Development of Human Hepatic Models Derived from Pluripotent

Stem Cells



Hepatocytes derived from pluripotent stem cells are generally foetal in their phenotype. One major additional problem in order to obtain well differentiated hepatocytes is the fact that freshly isolated hepatocytes rapidly dedifferentiate in most in

vitro systems used and lose their ability to perform basic hepatocyte functions

(Richert et al. 2006; Schwartz et al. 2014) (for typical hepatocyte markers see

Table 11.5). The key differences between stem cell derived hepatocytes and adult

human hepatocytes have hitherto limited the use of stem cells as a source for in vitro

modelling of liver responses.

Several different protocols have been used for the differentiation from stem cells

to hepatocyte like cells. A key component is the differentiation of stem cells to

DE-HEP cells using Activin A (Hay et al. 2008). However, most of these protocols do

not provide cells with a useful phenotype. Some improved phenotype is obtained by

using 3D systems for the differentiation process either in hollow fibre bioreactors

(Sivertsson et al. 2013) or in spheroids (Subramanian et al. 2014), where the expression of key genes encoding e.g. albumin production and drug metabolism is improved.

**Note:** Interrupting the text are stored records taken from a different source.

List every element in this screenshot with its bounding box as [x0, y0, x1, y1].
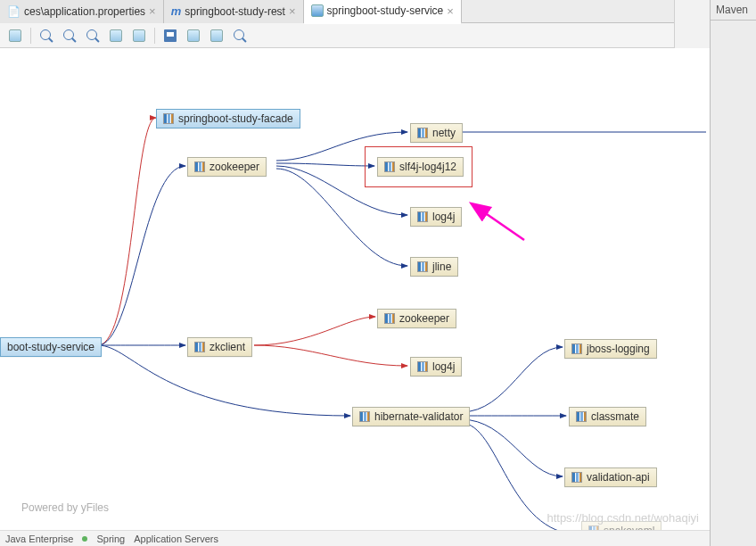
tab-springboot-service[interactable]: springboot-study-service ×	[304, 0, 462, 24]
tab-app-servers[interactable]: Application Servers	[134, 534, 218, 544]
zoom-in-icon	[40, 29, 53, 42]
module-icon	[571, 472, 582, 483]
tab-label: springboot-study-rest	[185, 5, 285, 18]
module-icon	[417, 211, 428, 222]
node-log4j-2[interactable]: log4j	[410, 357, 462, 376]
module-icon	[417, 361, 428, 372]
module-icon	[194, 161, 205, 172]
node-label: netty	[432, 127, 456, 139]
svg-line-0	[472, 204, 524, 240]
diagram-toolbar	[0, 23, 756, 48]
node-netty[interactable]: netty	[410, 123, 463, 143]
module-icon	[571, 343, 582, 354]
node-classmate[interactable]: classmate	[569, 407, 646, 426]
file-icon: 📄	[7, 5, 21, 18]
save-button[interactable]	[160, 26, 180, 46]
module-icon	[576, 411, 587, 422]
group-icon	[133, 29, 145, 42]
separator	[154, 28, 155, 44]
floppy-icon	[164, 29, 177, 42]
node-label: validation-api	[587, 471, 650, 484]
tab-java-enterprise[interactable]: Java Enterprise	[5, 534, 73, 544]
module-icon	[163, 113, 174, 124]
module-icon	[417, 128, 428, 138]
close-icon[interactable]: ×	[149, 4, 156, 18]
layout-button[interactable]	[5, 26, 25, 46]
fit-content-button[interactable]	[106, 26, 126, 46]
export-button[interactable]	[184, 26, 203, 46]
blog-watermark: https://blog.csdn.net/wohaqiyi	[546, 511, 699, 525]
find-button[interactable]	[230, 26, 250, 46]
node-label: log4j	[432, 360, 455, 373]
node-label: jline	[432, 261, 451, 273]
module-icon	[359, 411, 370, 422]
layout-icon	[9, 29, 21, 42]
node-label: boot-study-service	[7, 341, 94, 353]
node-label: zkclient	[210, 341, 245, 353]
maven-label: Maven	[711, 0, 756, 21]
export-icon	[187, 29, 200, 42]
node-log4j[interactable]: log4j	[410, 207, 462, 227]
node-zookeeper[interactable]: zookeeper	[187, 157, 267, 177]
close-icon[interactable]: ×	[289, 4, 296, 18]
print-icon	[210, 29, 223, 42]
node-jboss-logging[interactable]: jboss-logging	[564, 339, 657, 359]
search-icon	[234, 29, 246, 42]
tab-label: springboot-study-service	[327, 4, 444, 17]
fit-icon	[110, 29, 122, 42]
bottom-tool-tabs: Java Enterprise Spring Application Serve…	[0, 530, 710, 546]
node-root[interactable]: boot-study-service	[0, 337, 102, 357]
tab-spring[interactable]: Spring	[96, 534, 125, 544]
tab-application-properties[interactable]: 📄 ces\application.properties ×	[0, 0, 164, 23]
separator	[30, 28, 31, 44]
dependency-graph-canvas[interactable]: boot-study-service springboot-study-faca…	[0, 48, 710, 530]
node-facade[interactable]: springboot-study-facade	[156, 109, 300, 128]
maven-icon: m	[171, 4, 182, 18]
tab-springboot-rest[interactable]: m springboot-study-rest ×	[164, 0, 304, 23]
module-icon	[417, 261, 428, 272]
tab-label: ces\application.properties	[24, 5, 145, 18]
node-zkclient[interactable]: zkclient	[187, 337, 252, 357]
edges-layer	[0, 48, 710, 530]
node-hibernate-validator[interactable]: hibernate-validator	[352, 407, 470, 426]
node-jline[interactable]: jline	[410, 257, 458, 277]
node-label: hibernate-validator	[374, 410, 463, 423]
node-label: zookeeper	[210, 161, 259, 173]
highlight-box	[365, 146, 472, 187]
spring-icon	[82, 536, 87, 542]
node-validation-api[interactable]: validation-api	[564, 467, 657, 487]
print-button[interactable]	[207, 26, 226, 46]
zoom-out-button[interactable]	[60, 26, 79, 46]
node-label: springboot-study-facade	[178, 112, 293, 125]
node-label: classmate	[591, 410, 639, 423]
zoom-in-button[interactable]	[37, 26, 56, 46]
node-label: jboss-logging	[587, 343, 650, 355]
close-icon[interactable]: ×	[447, 4, 454, 18]
powered-by-label: Powered by yFiles	[21, 501, 109, 514]
node-label: zookeeper	[399, 312, 449, 325]
module-icon	[194, 342, 205, 352]
maven-tool-window[interactable]: Maven	[710, 0, 756, 546]
zoom-reset-icon	[86, 29, 99, 42]
dependency-graph-icon	[311, 4, 324, 17]
editor-tab-bar: 📄 ces\application.properties × m springb…	[0, 0, 756, 23]
module-icon	[384, 313, 395, 324]
node-zookeeper-2[interactable]: zookeeper	[377, 309, 456, 328]
node-label: log4j	[432, 211, 455, 223]
zoom-out-icon	[63, 29, 76, 42]
group-button[interactable]	[129, 26, 149, 46]
zoom-reset-button[interactable]	[83, 26, 103, 46]
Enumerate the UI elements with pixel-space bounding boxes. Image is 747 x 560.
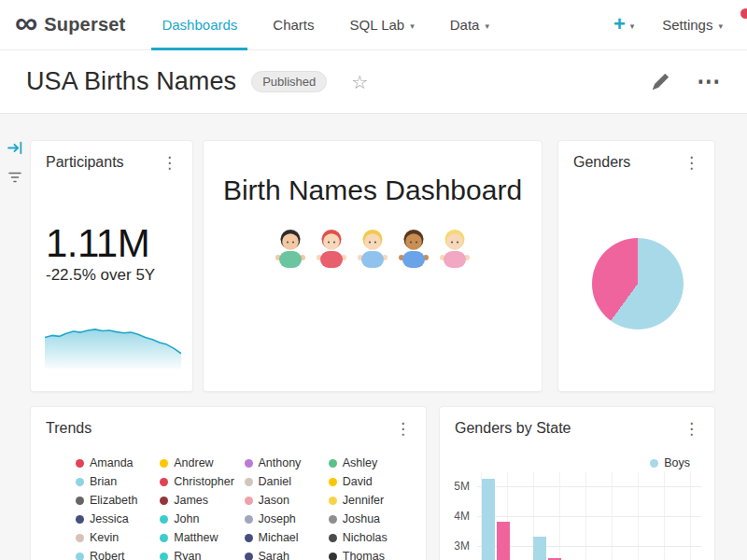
legend-label: Amanda [90, 456, 134, 469]
settings-label: Settings [662, 17, 712, 33]
legend-label: Nicholas [343, 531, 388, 544]
nav-item-charts[interactable]: Charts [255, 0, 331, 50]
chart-menu-kebab-icon[interactable]: ⋮ [154, 151, 185, 175]
chevron-down-icon: ▾ [718, 21, 723, 31]
legend-item-amanda[interactable]: Amanda [76, 454, 160, 472]
markdown-heading: Birth Names Dashboard [204, 175, 542, 206]
superset-infinity-icon: ∞ [15, 7, 37, 38]
filter-lines-icon[interactable] [7, 171, 22, 184]
legend-label: Joseph [259, 512, 296, 525]
nav-item-label: Dashboards [162, 17, 237, 33]
legend-label: Ashley [343, 456, 378, 469]
brand-name: Superset [44, 14, 125, 35]
legend-dot [329, 534, 337, 542]
y-axis-label: 3M [440, 539, 470, 553]
legend-item-ashley[interactable]: Ashley [329, 454, 413, 472]
legend-item-jennifer[interactable]: Jennifer [329, 491, 413, 510]
legend-item-andrew[interactable]: Andrew [160, 454, 244, 472]
legend-dot [329, 497, 337, 505]
y-axis-label: 4M [440, 510, 470, 523]
settings-menu[interactable]: Settings ▾ [662, 17, 723, 33]
legend-label: James [174, 494, 208, 507]
nav-item-dashboards[interactable]: Dashboards [144, 0, 255, 50]
genders-pie-chart[interactable] [592, 238, 684, 329]
legend-item-james[interactable]: James [160, 491, 244, 510]
legend-dot [329, 515, 337, 524]
legend-dot [329, 553, 337, 560]
legend-label: Jessica [90, 512, 129, 525]
edit-pencil-icon[interactable] [653, 74, 669, 90]
legend-item-ryan[interactable]: Ryan [160, 547, 244, 560]
legend-dot [160, 534, 168, 542]
chart-menu-kebab-icon[interactable]: ⋮ [388, 417, 418, 441]
legend-item-daniel[interactable]: Daniel [245, 472, 329, 491]
legend-label: Jason [259, 494, 289, 507]
legend-label: Sarah [259, 550, 289, 560]
legend-item-jessica[interactable]: Jessica [76, 510, 160, 528]
bar-girls-0[interactable] [497, 522, 510, 560]
main-nav: DashboardsChartsSQL Lab▾Data▾ [144, 0, 506, 50]
legend-item-robert[interactable]: Robert [76, 547, 160, 560]
legend-item-kevin[interactable]: Kevin [76, 528, 160, 547]
plus-icon: + [613, 14, 626, 35]
nav-item-sql-lab[interactable]: SQL Lab▾ [332, 0, 432, 50]
legend-item-jason[interactable]: Jason [245, 491, 329, 510]
legend-item-john[interactable]: John [160, 510, 244, 528]
legend-item-joseph[interactable]: Joseph [245, 510, 329, 528]
legend-dot [76, 534, 84, 542]
expand-filter-bar-icon[interactable] [7, 140, 23, 156]
chart-card-participants: Participants ⋮ 1.11M -22.5% over 5Y [30, 140, 193, 392]
legend-item-nicholas[interactable]: Nicholas [329, 528, 413, 547]
child-figure-icon [355, 227, 390, 270]
legend-item-thomas[interactable]: Thomas [329, 547, 413, 560]
legend-item-matthew[interactable]: Matthew [160, 528, 244, 547]
legend-dot [245, 534, 253, 542]
legend-label: Anthony [259, 456, 302, 469]
child-figure-icon [314, 227, 349, 270]
bar-boys-0[interactable] [482, 479, 495, 560]
dashboard-title: USA Births Names [26, 67, 236, 96]
legend-item-brian[interactable]: Brian [76, 472, 160, 491]
legend-label: Joshua [343, 512, 380, 525]
legend-dot [160, 497, 168, 505]
legend-item-joshua[interactable]: Joshua [329, 510, 413, 528]
more-actions-icon[interactable]: ⋯ [697, 75, 721, 90]
filter-rail [0, 114, 30, 184]
legend-dot [76, 553, 84, 560]
legend-dot [245, 497, 253, 505]
legend-dot [160, 515, 168, 524]
legend-dot [245, 553, 253, 560]
bar-boys-1[interactable] [533, 537, 546, 560]
dashboard-header: USA Births Names Published ☆ ⋯ [0, 50, 747, 114]
legend-label: Andrew [174, 456, 213, 469]
chart-card-genders-by-state: Genders by State ⋮ Boys 5M4M3M [439, 406, 715, 560]
big-number-value: 1.11M [46, 221, 149, 266]
new-item-button[interactable]: + ▾ [613, 16, 634, 35]
legend-label: Daniel [259, 475, 291, 488]
nav-item-data[interactable]: Data▾ [432, 0, 507, 50]
superset-logo[interactable]: ∞ Superset [15, 11, 125, 38]
favorite-star-icon[interactable]: ☆ [351, 71, 368, 93]
legend-item-michael[interactable]: Michael [245, 528, 329, 547]
legend-item-elizabeth[interactable]: Elizabeth [76, 491, 160, 510]
trend-label: -22.5% over 5Y [46, 266, 155, 285]
legend-item-anthony[interactable]: Anthony [245, 454, 329, 472]
legend-label: David [343, 475, 373, 488]
legend-item-sarah[interactable]: Sarah [245, 547, 329, 560]
legend-label: Robert [90, 550, 125, 560]
chart-card-trends: Trends ⋮ AmandaAndrewAnthonyAshleyBrianC… [30, 406, 427, 560]
legend-dot [329, 459, 337, 468]
legend-item-david[interactable]: David [329, 472, 413, 491]
chevron-down-icon: ▾ [485, 21, 489, 31]
chart-title: Trends [46, 420, 92, 437]
legend-dot [160, 553, 168, 560]
chart-card-genders: Genders ⋮ [557, 140, 715, 392]
chart-menu-kebab-icon[interactable]: ⋮ [676, 151, 707, 175]
child-figure-icon [437, 227, 472, 270]
participants-sparkline [45, 318, 181, 369]
navbar-right: + ▾ Settings ▾ [613, 16, 732, 35]
legend-item-christopher[interactable]: Christopher [160, 472, 244, 491]
nav-item-label: Data [450, 17, 480, 33]
published-badge[interactable]: Published [251, 71, 327, 92]
gridline [477, 486, 701, 487]
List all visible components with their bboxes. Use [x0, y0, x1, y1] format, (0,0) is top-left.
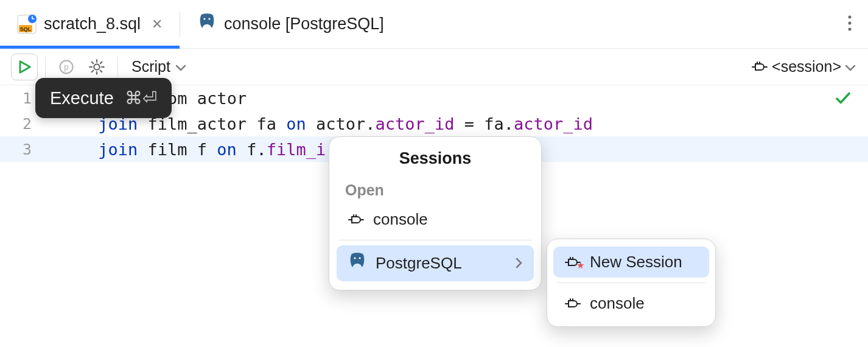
execute-tooltip: Execute ⌘⏎	[35, 78, 172, 118]
item-label: New Session	[590, 253, 682, 272]
session-dropdown[interactable]: <session>	[751, 58, 856, 75]
divider	[557, 282, 705, 283]
code-content: join film f on f.film_i	[49, 140, 326, 159]
script-dropdown[interactable]: Script	[125, 58, 192, 75]
session-item-postgresql[interactable]: PostgreSQL	[337, 245, 534, 281]
script-label: Script	[131, 58, 170, 75]
execute-button[interactable]	[11, 54, 38, 80]
tooltip-shortcut: ⌘⏎	[125, 88, 157, 108]
sessions-submenu: ★ New Session console	[547, 239, 716, 327]
svg-point-12	[354, 257, 355, 259]
divider	[339, 240, 531, 240]
item-label: console	[373, 210, 428, 229]
submenu-console[interactable]: console	[553, 288, 709, 319]
plug-new-icon: ★	[564, 256, 581, 268]
status-ok-icon	[834, 89, 852, 111]
separator	[117, 57, 118, 77]
sessions-popup: Sessions Open console PostgreSQL	[329, 136, 542, 290]
session-item-console[interactable]: console	[337, 204, 534, 235]
separator	[45, 57, 46, 77]
chevron-down-icon	[845, 58, 856, 75]
session-label: <session>	[772, 58, 841, 75]
settings-button[interactable]	[83, 54, 110, 80]
explain-plan-button[interactable]: p	[53, 54, 80, 80]
item-label: PostgreSQL	[376, 254, 462, 273]
tab-console-postgres[interactable]: console [PostgreSQL]	[180, 0, 401, 48]
popup-title: Sessions	[329, 149, 541, 168]
tab-label: scratch_8.sql	[44, 15, 141, 33]
svg-point-11	[94, 64, 99, 69]
plug-icon	[564, 298, 581, 310]
tab-scratch-sql[interactable]: SQL scratch_8.sql ✕	[0, 0, 180, 48]
svg-text:p: p	[64, 61, 69, 71]
tab-label: console [PostgreSQL]	[224, 15, 384, 33]
line-number: 3	[0, 141, 49, 158]
postgresql-icon	[197, 12, 217, 36]
svg-point-4	[203, 18, 205, 19]
popup-section-open: Open	[329, 179, 541, 204]
submenu-new-session[interactable]: ★ New Session	[553, 247, 709, 278]
plug-icon	[751, 61, 768, 73]
svg-point-8	[849, 27, 852, 30]
plug-icon	[348, 214, 365, 226]
chevron-down-icon	[175, 58, 186, 75]
svg-point-5	[208, 18, 210, 19]
svg-text:SQL: SQL	[20, 26, 32, 32]
more-icon[interactable]	[847, 15, 852, 34]
svg-point-7	[849, 21, 852, 24]
tab-bar: SQL scratch_8.sql ✕ console [PostgreSQL]	[0, 0, 868, 49]
svg-point-13	[359, 257, 360, 259]
tooltip-label: Execute	[50, 88, 114, 108]
close-icon[interactable]: ✕	[152, 16, 163, 32]
svg-point-6	[849, 15, 852, 18]
chevron-right-icon	[516, 254, 523, 273]
item-label: console	[590, 294, 645, 313]
sql-file-icon: SQL	[17, 15, 37, 34]
postgresql-icon	[348, 251, 367, 275]
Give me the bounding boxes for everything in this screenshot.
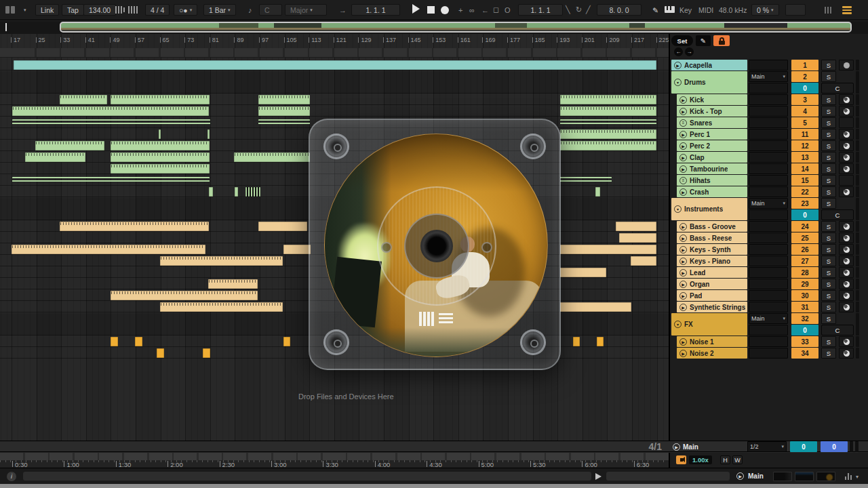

Toxicity assays have been performed using known hepato-toxins and high content image analysis based determination of toxicity (Sirenko et al. 2014) or ATP

based toxicity assays (Ulvestad et al. 2013; Szkolnicka et al. 2014). The results

show that in some cases the sensitivity for drug toxicity in these stem cell derived

hepatocytes are not too far from those produced by primary hepatocytes cultivated

for 48 h, but still they do not yet provide a robust model of drug induced hepatotoxicity

in vivo in man. To a certain extent the latter extrapolation cannot be possible unless

systems are developed that can be used for assays of chronic drug toxicity, which in

vivo often develops only after 4–12 weeks of development. Furthermore, it is important to include immunologically relevant cells which can mimic the drug induced

idiosyncratic reactions, which in many cases are dependent on the action of specific

HLA class II antigens. Usually stem cell derived hepatocytes are stable only for a

maximum of 2 weeks, hampering the use of such cells for chronic drug induced

hepatotoxicity. However, using a 3D collagen matrix culture (3D clump cultures)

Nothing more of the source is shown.